Saving Our Next Generation
Postdoctoral Fellow, Dr James Wilmott is hoping to help by searching for early-detection genetic markers and treatment options that are specific to this age group.
“New drugs that target genetic mutations specific to a patient’s melanoma look extremely promising. But young patients have been largely overlooked in this kind of research. This study will address that gap by characterising all the gene mutations in blood and melanomas from young people with melanoma.”
The study is the first of its kind in the world.
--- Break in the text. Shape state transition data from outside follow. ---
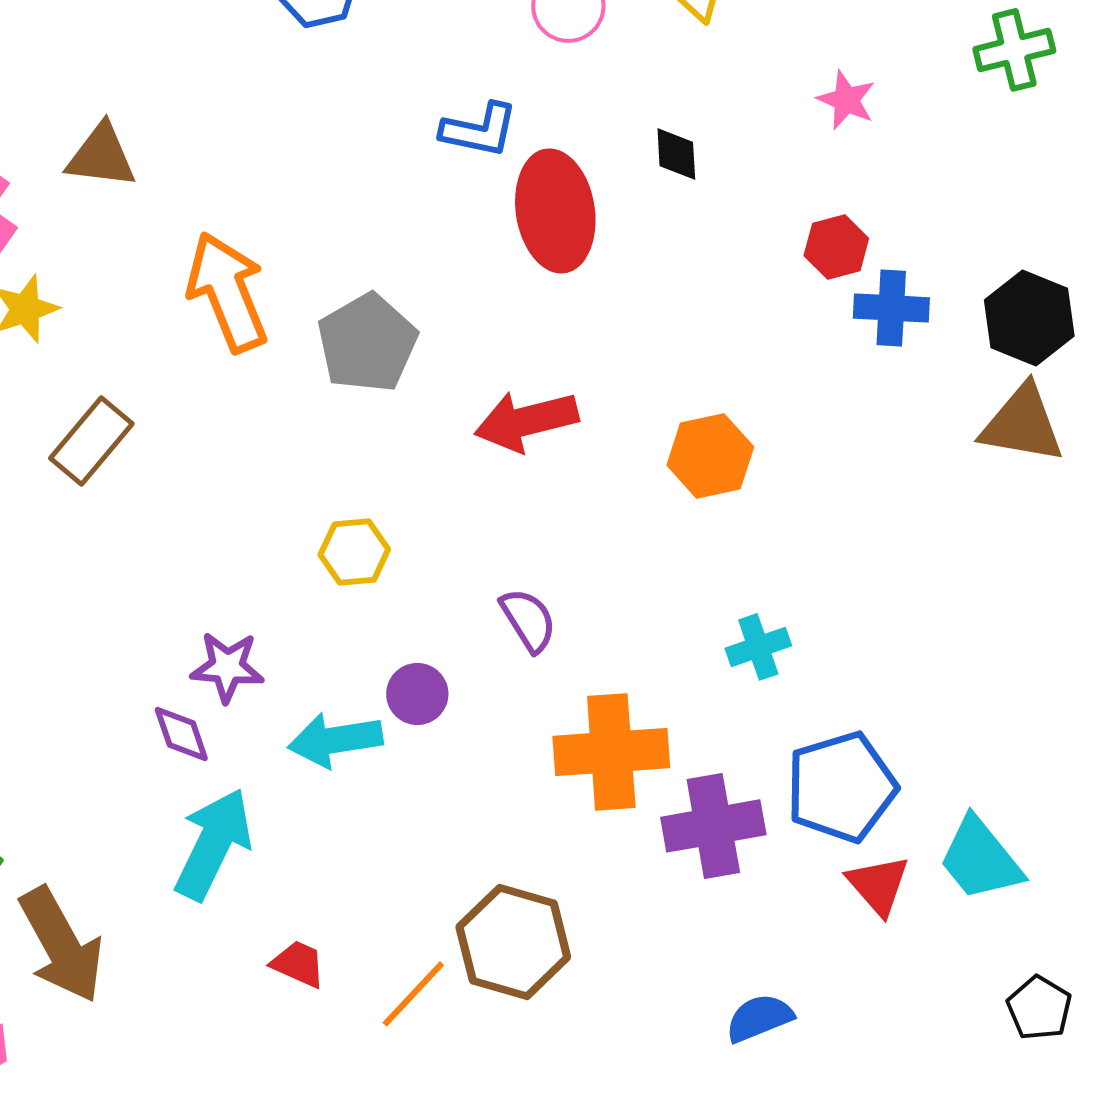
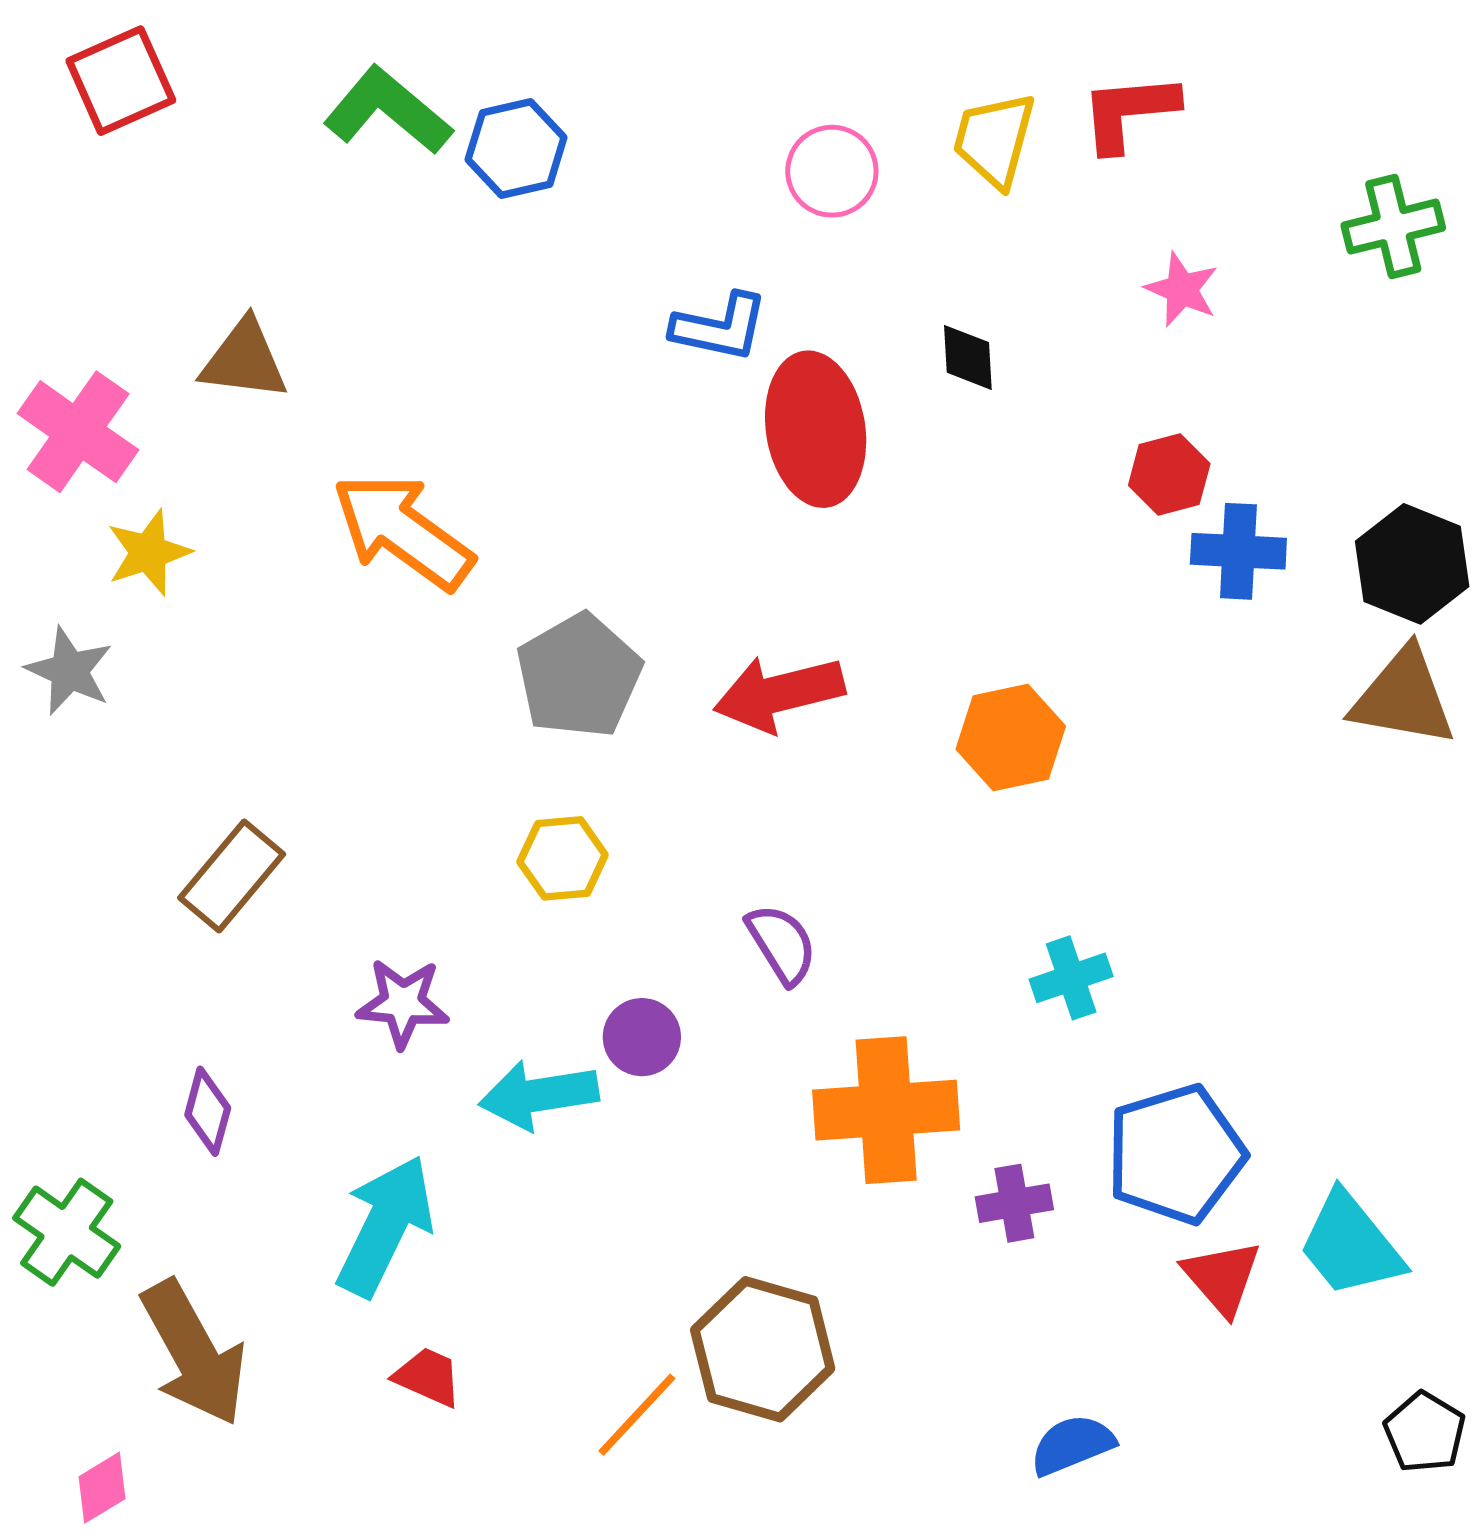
orange arrow: (227, 292) -> (403, 531), turned -32
gray pentagon: (367, 343) -> (579, 676), moved
brown rectangle: (91, 441) -> (232, 876), moved
purple diamond: (181, 734) -> (208, 1111), moved, turned 34
purple cross: (713, 826) -> (1014, 1203), size x0.6
red trapezoid: (298, 964) -> (428, 1377), moved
Data benefitting a range of research groups will be made available in Australia and abroad, bringing together pathologists, oncologists, surgeons, epidemiologists, computational biologists and researchers to focus on youth melanoma.
The goal is to identify the best genes for new drugs to target and uncover genetic mutations that predispose young patients to melanoma. It’s a unique and inventive way to detect melanoma in young people. And it will have the side benefit of helping them understand the benefits of sun safe behaviour and regular skin checks to reduce their risk of melanoma.
The data generated by the project will ensure that young melanoma patients are not left behind in innovations in personalised medicine, making a real difference to people in the prime of their lives.